SSD reliability is a bit of a misnomer. The focus instead, should be on SSD durability. Reliability implies that an SSD will fail shortly after being installed in a storage system. While SSDs can certainly fail out of the box, the chances of that are no greater than hard disk drives failing out of the box. Durability means that somewhere down the road, say 2 to 3 years, the SSD will fail.
As we discussed in our report “Why Flash Wears Out and How To Make it Last Longer” SSDs are most commonly made from flash memory modules and have a finite number of times that they can be written to. The number of writes they can sustain is dependent partly on the type of flash used and increasingly on the software that the flash vendor applies to their technology.

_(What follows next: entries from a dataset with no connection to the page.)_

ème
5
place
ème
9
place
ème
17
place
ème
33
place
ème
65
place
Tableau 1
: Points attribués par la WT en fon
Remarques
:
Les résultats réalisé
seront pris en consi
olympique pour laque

Know Your Controller Vendor
The first step is to understand how much capacity of the SSD has been over-provisioned. Most enterprise flash vendors will set aside a certain amount of capacity that is hidden from the server or storage system that the SSD is being installed into. Referred to as over-provisioning, this extra memory is utilized to increase the life expectancy of the flash module. As we discuss in our article “The Cost of Over-Provisioning Flash Arrays” there is a balance though, as each % of storage that is allocated to over-provisioning raises the price per GB of what is already high cost, premium storage.

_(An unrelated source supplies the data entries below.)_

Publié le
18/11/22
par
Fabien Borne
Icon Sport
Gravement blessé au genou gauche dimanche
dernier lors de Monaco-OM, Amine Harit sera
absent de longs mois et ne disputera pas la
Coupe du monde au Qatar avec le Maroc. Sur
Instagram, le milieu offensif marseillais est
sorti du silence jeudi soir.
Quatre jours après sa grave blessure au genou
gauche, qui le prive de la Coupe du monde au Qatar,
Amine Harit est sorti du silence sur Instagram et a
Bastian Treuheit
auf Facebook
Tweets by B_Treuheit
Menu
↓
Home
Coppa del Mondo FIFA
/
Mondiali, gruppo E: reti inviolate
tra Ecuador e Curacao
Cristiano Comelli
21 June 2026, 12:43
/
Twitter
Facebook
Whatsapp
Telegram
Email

The next step in overcoming the flash durability challenge and making sure that not too much memory is allocated towards over-provisioning is analyzing the controller technology. This is the intelligence in the flash module that performs a variety of functions including managing writes. In our article “Improving SSD Performance Through Better Flash Management“, we discuss how controllers are becoming increasingly sophisticated and as a result, they can now improve flash write endurance beyond the flash manufacturers specifications.
For example, some controllers can manipulate writes depending on I/O load so that they in effect, write “softer” to the flash and actually lower the write’s impact on the life of the flash.

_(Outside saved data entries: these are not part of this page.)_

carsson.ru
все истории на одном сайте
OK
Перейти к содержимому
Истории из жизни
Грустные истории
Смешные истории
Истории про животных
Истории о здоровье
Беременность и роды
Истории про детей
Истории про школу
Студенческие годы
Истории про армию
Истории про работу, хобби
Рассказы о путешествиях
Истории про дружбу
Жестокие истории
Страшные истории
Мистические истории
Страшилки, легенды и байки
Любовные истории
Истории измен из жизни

The third step is to apply the same data protection best practices utilized for managing a HDD based storage system. In a server, this likely means mirroring SSDs or at the very least, only using the SSD as a read cache. In a storage system, this means using some form of RAID to protect against SSD failure. Like hard drives, SSD drives will eventually fail. The over-provisioning and advanced controller technologies described above help ensure that all the modules don’t fail at the same time. A traditional data protection technology makes sure that a single failure does not put data at risk.
The final step is to monitor the amount of life that the SSD or flash module has remaining. Most flash and SSD vendors have a way to report flash life utilization. In fact, many storage system vendors are putting a flash life indicator into their storage management GUI. Make sure the vendor you select includes this metric and that you understand how to capture this important statistic. As a rule of thumb, flash should be replaced during the next maintenance window as soon as it falls below 20% life left.
In a heavy flash environment, monitoring should at least be a weekly task, in a less flash heavy environment, every two weeks should suffice. It is also important not to wait until you are two years into your flash implementation to start monitoring drive life. While most vendors rate their flash life in years, as we discuss in the video below, flash life is really more like tire treads. The more you drive, or in our case write data, the sooner the flash will wear out.
The reality is flash can be more reliable than HDDs and certainly more predictable. Achieving better reliability requires knowing how much of the flash is allocated to over-provisioning, who is the manufacturer of the flash controller and what does that controller manufacturer do to increase flash durability? Better predictability requires setting procedures to ensure that flash is wearing out at the correct rate and being prepared when it needs to be replaced.